You never forget your first one. Ruby had pretty much just been born, and we had been invited over to a friend’s house for Easter dinner. Well, that’s not exactly accurate. We had been invited over to the house of our friend’s parents, where we would be having dinner with them all for the first time and meeting her sister and other assorted family members. So we wanted to make a good impression with our new, sweet-smelling, and well behaved baby.
It started off so well. Ruby did not need to eat actual food, so she was taken care of. She sat napping in her portable carseat device while her mother and I enjoyed delicious food and pleasant conversation. Then a suspicious smell was reported in the area. Having no sense of smell myself, I was made aware of the issue by my wife, and quickly excused myself to the living room for a quick diaper change. I was in no way prepared for what was in store for me.
Now, I have shared horrible poop stories with you in the past, and they are never fun. But it always helps to have gone through it before. To have some clue as to what to do. So I guess you might say that this Easter dinner disaster was what prepared me for the next several years of my life. Because when I went to check the diaper I discovered a significant hull breach.
Ruby was in her cute little Easter outfit, and this outfit would never be used again. Her diaper had been filled to overflowing with some sort of liquid sewage that sloshed all over everything the instant anyone (me) touched her. It was like someone had started a routine hydrant flushing operation, but connected the hose to the wrong pipe. It was up her back. It was up her neck. It was in the seat. It was everywhere. I had no skills for something like this.
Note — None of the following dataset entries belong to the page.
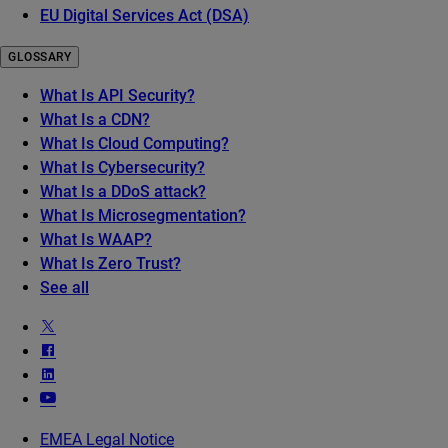
EU Digital Services Act (DSA)
GLOSSARY
What Is API Security?
What Is a CDN?
What Is Cloud Computing?
What Is Cybersecurity?
What Is a DDoS attack?
What Is Microsegmentation?
What Is WAAP?
What Is Zero Trust?
See all
EMEA Legal Notice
“SIMONE!” I called out to my wife in desperation. “HELP!” I rang all five alarms, and Simone rushed to assist, but this was more than a two-man job. By the end of this epic diaper change there were several people, including my friend’s sister, involved in the operation. We managed to get it all contained, the area cleared, and the floor cleaned. Thank goodness we were not attempting this over the carpet.
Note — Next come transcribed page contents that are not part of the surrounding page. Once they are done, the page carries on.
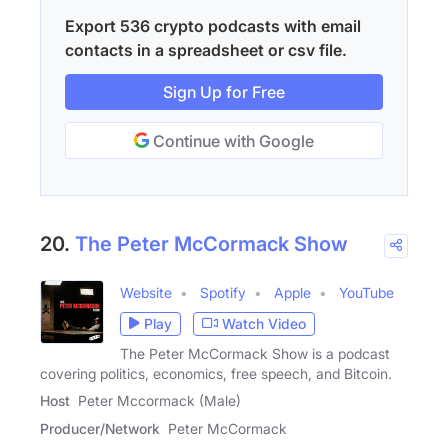
Export 536 crypto podcasts with email
contacts in a spreadsheet or csv file.
Sign Up for Free
Continue with Google
20.
The Peter McCormack Show
Website
Spotify
Apple
YouTube
Play
Watch Video
The Peter McCormack Show is a podcast
covering politics, economics, free speech, and Bitcoin.
Host
Peter Mccormack (Male)
Producer/Network
Peter McCormack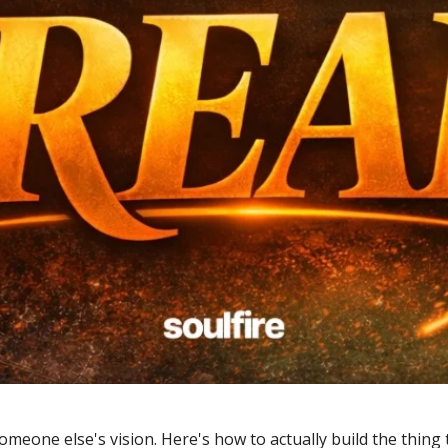
eone else's vision. Here's how to actually build the thing th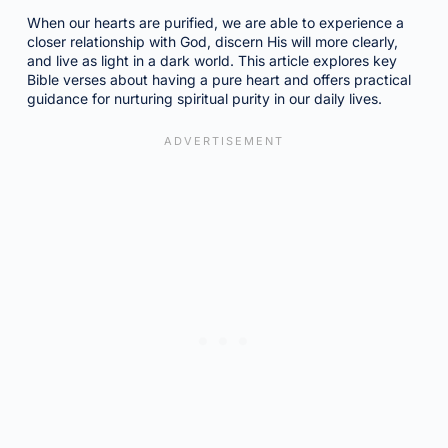
When our hearts are purified, we are able to experience a
closer relationship with God, discern His will more clearly,
and live as light in a dark world. This article explores key
Bible verses about having a pure heart and offers practical
guidance for nurturing spiritual purity in our daily lives.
We had plenty of other five-alarmers over the next several years, but none of them at a relative stranger’s house at Easter dinner, and none of them involving parents so completely inexperienced and flabbergasted at the amount of poop that one tiny baby can produce. These days there are no more diaper stories being produced at my house, but this is fine with me. We’ll always have Easter.


“Hull breach.”
Classic.
I don’t miss those days. I’m glad we made it out alive.
Totally. I only miss telling people disgusting stories about those days. Not the days themselves.